Top of Source data
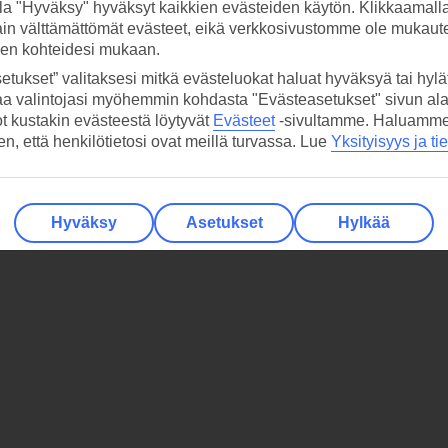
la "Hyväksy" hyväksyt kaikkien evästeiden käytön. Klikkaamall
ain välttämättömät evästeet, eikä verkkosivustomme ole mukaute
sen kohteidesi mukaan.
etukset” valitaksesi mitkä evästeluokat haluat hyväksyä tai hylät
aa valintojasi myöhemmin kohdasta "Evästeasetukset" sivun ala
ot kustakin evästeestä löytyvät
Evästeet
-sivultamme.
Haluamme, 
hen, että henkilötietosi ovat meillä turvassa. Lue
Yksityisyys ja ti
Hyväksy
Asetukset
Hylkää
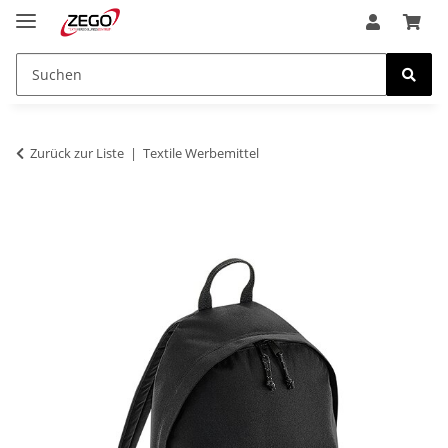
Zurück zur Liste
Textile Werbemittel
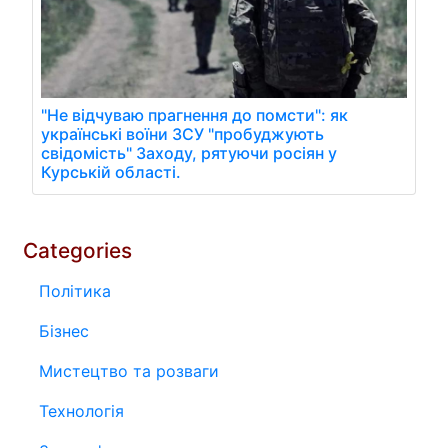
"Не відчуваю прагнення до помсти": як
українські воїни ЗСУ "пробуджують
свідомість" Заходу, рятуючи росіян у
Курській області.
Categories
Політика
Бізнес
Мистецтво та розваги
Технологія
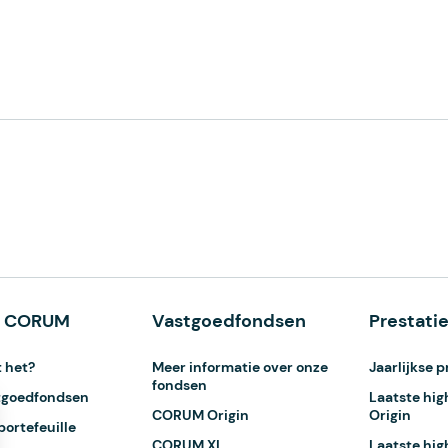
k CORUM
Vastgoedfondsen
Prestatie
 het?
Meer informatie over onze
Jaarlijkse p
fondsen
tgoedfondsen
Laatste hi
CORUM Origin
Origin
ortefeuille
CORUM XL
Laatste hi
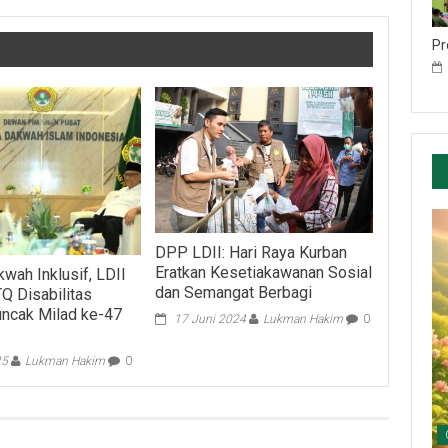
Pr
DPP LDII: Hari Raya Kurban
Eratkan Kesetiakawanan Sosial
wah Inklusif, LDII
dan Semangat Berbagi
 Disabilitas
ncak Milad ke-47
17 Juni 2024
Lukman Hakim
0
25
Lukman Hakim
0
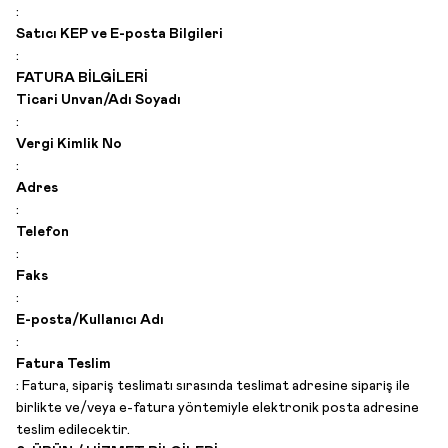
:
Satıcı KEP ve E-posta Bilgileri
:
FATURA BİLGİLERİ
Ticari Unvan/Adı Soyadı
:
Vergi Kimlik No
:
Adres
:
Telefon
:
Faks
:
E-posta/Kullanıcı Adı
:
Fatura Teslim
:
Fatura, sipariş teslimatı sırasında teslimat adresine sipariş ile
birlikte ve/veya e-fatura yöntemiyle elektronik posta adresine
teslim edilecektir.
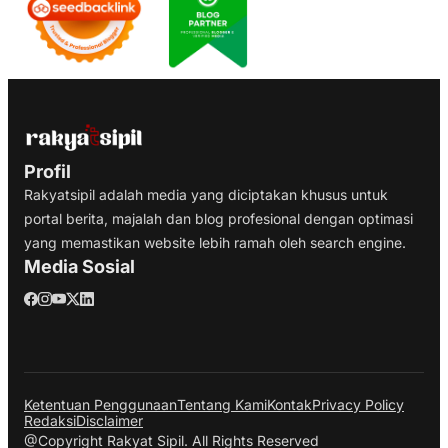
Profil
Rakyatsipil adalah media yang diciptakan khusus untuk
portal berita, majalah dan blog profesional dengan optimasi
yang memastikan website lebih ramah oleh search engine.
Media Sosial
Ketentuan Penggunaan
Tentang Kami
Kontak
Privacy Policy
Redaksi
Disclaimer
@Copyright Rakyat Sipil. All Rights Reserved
Bottom of Source data
Top of Source data
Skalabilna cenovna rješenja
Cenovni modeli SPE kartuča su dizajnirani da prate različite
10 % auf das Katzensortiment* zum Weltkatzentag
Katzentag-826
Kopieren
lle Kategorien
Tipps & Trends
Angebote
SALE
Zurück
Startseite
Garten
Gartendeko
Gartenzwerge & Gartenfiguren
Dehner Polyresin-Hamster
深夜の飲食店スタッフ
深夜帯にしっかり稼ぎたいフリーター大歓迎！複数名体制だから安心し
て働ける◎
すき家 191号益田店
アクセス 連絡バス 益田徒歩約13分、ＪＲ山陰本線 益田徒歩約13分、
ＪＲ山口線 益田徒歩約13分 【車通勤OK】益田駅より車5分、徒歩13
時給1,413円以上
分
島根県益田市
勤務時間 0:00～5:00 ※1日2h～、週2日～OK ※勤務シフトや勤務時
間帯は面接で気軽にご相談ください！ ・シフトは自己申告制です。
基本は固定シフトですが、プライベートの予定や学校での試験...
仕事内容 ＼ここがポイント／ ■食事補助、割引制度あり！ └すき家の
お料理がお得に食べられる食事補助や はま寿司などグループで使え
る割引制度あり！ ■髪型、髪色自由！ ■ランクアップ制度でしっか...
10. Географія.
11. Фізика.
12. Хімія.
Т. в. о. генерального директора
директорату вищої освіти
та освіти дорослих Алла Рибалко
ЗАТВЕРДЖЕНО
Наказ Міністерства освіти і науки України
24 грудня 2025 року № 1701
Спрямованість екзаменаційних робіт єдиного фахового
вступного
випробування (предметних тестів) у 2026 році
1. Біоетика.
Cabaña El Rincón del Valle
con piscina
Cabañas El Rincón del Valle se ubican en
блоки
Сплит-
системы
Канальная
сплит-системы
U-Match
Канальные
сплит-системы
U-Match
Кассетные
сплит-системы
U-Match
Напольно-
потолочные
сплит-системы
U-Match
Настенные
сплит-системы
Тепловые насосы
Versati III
Bottom of Source data
Top of Source data
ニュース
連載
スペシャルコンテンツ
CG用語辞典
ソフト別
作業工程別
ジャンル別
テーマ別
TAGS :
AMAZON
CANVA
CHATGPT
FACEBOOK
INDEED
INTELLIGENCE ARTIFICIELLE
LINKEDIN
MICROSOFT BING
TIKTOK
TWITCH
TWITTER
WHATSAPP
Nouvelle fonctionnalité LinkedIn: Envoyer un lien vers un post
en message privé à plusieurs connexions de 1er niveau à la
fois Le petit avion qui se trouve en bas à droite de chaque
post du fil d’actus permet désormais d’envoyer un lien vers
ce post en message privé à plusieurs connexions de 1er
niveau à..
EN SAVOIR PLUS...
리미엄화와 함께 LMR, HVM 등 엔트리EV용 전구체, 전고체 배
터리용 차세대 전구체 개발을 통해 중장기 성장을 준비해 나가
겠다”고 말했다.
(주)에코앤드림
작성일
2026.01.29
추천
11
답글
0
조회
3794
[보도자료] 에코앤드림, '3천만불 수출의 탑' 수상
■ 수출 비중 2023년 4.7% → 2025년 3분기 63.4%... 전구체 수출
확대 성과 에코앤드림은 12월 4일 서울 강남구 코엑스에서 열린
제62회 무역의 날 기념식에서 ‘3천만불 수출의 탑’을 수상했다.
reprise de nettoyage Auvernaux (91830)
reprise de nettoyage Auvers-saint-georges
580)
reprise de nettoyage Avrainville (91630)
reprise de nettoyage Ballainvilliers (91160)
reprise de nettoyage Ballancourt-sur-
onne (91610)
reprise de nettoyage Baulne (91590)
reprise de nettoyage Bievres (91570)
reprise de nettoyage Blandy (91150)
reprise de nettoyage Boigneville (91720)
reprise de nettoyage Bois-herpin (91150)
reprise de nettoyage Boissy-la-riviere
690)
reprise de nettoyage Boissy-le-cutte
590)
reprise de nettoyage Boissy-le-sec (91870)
Bottom of Source data
- Directions for this task: Exactly the lines above from the one with "con piscina" to the one with "Versati III", both included, are to be quoted; leave the rest out.

- Answer for this exercise:
con piscina
Cabañas El Rincón del Valle se ubican en
блоки
Сплит-
системы
Канальная
сплит-системы
U-Match
Канальные
сплит-системы
U-Match
Кассетные
сплит-системы
U-Match
Напольно-
потолочные
сплит-системы
U-Match
Настенные
сплит-системы
Тепловые насосы
Versati III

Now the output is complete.